What followed would have been hilarious, if it hadn’t been so sad. The two women argued, jostled, snatched and shoved in their attempt to keep hold of the sprouts. Surprisingly the bag didn’t burst and the second shopper was victorious. But not for long. No sooner had she turned her back to fill a bag with clementines than shopper number one dipped her trolley and made off with the sprouts.

That was it for me. Christmas shopping would never be the same again and so this year I started early, and I shopped online.

I hit dozens of sites, window-shopping on the Internet, stored up plenty web addresses I would actually return to buy from, and got stuck right in.
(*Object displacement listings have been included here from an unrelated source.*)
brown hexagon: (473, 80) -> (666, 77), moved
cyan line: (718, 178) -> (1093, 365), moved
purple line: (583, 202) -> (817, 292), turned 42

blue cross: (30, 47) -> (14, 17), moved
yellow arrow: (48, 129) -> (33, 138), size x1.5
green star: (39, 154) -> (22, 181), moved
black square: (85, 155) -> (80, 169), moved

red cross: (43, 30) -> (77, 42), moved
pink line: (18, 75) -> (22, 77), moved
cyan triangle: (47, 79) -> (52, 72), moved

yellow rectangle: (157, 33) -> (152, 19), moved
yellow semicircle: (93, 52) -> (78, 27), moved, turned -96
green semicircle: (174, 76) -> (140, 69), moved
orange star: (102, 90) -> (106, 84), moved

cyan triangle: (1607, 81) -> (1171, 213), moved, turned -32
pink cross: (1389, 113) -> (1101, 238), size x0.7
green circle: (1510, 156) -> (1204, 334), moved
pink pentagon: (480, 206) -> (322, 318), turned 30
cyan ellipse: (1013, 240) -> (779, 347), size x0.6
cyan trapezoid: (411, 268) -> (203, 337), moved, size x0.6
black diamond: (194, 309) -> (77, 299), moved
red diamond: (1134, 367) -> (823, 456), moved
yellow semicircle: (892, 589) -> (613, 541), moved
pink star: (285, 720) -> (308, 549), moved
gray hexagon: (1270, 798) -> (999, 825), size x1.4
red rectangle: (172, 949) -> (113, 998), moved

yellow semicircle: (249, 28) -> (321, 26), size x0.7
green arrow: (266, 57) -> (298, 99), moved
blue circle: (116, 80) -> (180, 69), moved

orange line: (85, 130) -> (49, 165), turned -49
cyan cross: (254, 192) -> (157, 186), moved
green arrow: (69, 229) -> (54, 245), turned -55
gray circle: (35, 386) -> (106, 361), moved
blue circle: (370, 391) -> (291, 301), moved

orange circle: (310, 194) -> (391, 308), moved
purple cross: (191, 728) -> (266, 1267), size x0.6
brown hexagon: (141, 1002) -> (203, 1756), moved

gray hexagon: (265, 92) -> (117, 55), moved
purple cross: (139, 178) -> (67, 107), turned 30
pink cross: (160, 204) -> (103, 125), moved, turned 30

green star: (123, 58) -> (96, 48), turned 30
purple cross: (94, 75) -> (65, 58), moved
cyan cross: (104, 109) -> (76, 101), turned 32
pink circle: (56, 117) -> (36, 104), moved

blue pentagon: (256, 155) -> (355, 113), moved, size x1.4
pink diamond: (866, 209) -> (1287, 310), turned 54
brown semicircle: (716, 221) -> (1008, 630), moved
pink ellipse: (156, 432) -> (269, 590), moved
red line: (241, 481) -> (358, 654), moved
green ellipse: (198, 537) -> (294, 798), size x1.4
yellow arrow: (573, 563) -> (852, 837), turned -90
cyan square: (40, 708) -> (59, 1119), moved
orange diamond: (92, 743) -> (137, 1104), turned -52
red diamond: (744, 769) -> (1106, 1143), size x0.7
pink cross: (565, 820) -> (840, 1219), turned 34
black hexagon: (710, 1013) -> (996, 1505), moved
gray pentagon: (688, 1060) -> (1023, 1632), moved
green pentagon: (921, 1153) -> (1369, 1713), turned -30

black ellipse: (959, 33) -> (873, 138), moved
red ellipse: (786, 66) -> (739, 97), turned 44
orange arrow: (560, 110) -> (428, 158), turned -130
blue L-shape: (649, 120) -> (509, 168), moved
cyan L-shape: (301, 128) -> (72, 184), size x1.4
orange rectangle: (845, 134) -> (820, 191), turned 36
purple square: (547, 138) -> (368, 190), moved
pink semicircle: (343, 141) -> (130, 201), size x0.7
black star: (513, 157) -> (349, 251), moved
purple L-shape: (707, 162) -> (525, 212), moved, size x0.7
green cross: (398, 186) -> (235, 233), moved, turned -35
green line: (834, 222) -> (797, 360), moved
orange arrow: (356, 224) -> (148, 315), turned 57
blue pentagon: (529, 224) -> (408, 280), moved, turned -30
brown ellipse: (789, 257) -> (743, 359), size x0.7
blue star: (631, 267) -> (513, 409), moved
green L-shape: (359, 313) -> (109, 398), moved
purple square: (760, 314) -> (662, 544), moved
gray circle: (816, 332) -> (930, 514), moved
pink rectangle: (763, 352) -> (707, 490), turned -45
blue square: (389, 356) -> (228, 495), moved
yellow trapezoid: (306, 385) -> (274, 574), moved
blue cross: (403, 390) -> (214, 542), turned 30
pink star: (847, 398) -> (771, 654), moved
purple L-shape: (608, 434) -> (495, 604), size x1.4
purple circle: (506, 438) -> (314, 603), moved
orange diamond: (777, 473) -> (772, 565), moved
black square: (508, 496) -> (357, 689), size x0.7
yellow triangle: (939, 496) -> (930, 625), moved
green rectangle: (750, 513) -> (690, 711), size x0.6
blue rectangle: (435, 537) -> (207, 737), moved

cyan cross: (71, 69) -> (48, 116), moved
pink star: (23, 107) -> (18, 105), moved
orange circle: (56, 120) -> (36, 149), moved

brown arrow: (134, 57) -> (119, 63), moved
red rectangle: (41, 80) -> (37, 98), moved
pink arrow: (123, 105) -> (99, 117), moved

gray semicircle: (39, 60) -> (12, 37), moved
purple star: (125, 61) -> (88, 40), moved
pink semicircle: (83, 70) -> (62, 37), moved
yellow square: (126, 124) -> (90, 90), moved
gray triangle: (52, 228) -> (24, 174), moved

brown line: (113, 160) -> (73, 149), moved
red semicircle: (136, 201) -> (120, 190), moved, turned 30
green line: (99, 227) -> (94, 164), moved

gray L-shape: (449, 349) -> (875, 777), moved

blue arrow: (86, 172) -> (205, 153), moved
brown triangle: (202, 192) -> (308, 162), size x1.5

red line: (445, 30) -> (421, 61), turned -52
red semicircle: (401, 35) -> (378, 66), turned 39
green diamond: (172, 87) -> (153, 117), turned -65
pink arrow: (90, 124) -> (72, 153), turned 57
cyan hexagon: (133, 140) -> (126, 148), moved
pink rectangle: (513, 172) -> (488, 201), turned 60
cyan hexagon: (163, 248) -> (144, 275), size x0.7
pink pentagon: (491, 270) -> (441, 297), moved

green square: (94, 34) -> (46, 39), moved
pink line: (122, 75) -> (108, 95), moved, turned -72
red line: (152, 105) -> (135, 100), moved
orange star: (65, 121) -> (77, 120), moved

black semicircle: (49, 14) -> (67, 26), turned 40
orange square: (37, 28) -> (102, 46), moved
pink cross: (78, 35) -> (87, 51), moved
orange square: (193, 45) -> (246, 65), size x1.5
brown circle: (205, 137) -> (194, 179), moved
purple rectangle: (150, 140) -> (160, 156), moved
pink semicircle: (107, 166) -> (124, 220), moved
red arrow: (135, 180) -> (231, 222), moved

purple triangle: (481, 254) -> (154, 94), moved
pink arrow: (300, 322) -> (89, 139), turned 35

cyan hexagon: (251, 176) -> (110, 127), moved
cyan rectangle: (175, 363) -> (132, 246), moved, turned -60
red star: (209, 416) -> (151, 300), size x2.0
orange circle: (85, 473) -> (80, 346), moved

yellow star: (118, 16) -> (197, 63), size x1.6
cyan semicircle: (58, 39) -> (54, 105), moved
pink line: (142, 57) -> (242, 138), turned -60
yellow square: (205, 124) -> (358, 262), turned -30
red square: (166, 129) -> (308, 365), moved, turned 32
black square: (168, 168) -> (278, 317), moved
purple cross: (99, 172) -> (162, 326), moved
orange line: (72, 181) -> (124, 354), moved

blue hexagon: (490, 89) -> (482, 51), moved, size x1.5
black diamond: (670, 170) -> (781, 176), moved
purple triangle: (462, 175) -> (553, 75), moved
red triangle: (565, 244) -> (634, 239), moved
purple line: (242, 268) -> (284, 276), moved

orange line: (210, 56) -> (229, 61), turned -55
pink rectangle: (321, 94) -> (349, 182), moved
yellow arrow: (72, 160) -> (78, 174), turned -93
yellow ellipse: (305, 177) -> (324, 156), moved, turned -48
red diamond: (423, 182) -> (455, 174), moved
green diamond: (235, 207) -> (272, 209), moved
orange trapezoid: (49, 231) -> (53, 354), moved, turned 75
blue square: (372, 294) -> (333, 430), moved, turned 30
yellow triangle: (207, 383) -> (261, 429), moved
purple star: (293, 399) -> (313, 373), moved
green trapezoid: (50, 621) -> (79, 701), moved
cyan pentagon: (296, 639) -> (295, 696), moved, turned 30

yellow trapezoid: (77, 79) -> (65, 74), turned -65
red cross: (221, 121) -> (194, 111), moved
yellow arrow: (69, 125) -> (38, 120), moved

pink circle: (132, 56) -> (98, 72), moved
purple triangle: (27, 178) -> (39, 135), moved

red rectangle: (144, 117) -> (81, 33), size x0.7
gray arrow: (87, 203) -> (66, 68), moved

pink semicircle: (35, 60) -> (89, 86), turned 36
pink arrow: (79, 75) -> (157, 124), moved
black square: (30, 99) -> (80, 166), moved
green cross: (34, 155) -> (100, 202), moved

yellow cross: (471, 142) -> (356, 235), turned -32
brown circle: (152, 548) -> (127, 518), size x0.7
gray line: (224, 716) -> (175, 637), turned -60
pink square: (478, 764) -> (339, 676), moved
Gadgetshop.com is seriously cool and seriously easy to use. Marksandspencer.co.uk, next.co.uk, even lakeland.co.uk were good and day after day our farm was deluged with delivery vans and trucks offloading boxes and bags of goodies – all in time for Christmas.

At this point I would like to offer a word of warning. Never trust toysrus.co.uk. Ever. I had thought that after last year’s much-publicised fiasco they would have made the effort to get it right this time. I thought wrong. The site was reasonably good, but selection was limited with lots of stuff was out of stock. I placed an order, a not insubstantial one, and waited for the toys to arrive. I waited, waited and waited some more before finally receiving an email to say that none of the toys I had ordered was in stock.  Praise be to gadgetshop.com who saved my life and prevented the tears of half a dozen disappointed children next Monday.

There is a lot of criticism about online shopping but it ain’t going away. With online spending predicted to grow phenomenally over the next 12 months there is a huge opportunity for companies who can get it right: not just a cool site, but an easy to navigate site and reliable order fulfilment.

So no queues, no cross tempers, no bare shelves and no queuing for six hours to get your hands on a PlayStation 2. It’s no wonder I’m full of festive spirit already.

Merry Christmas. Have a good one!

So, that was 10 years ago today, but it might as well be today. I’m waiting for my Sainsbury’s delivery, due in ten minutes if the weather doesn’t hold it up, and I’m still waiting for @tartan_kitten’s two main Christmas presents to be delivered – both ordered online at the end of November. Poor kid will receive an empty box with just a message inside saying “if the Royal Mail had got its finger out, your shiny new set of chef’s knives would be in here”.

What a difference 10 years makes? Or does it?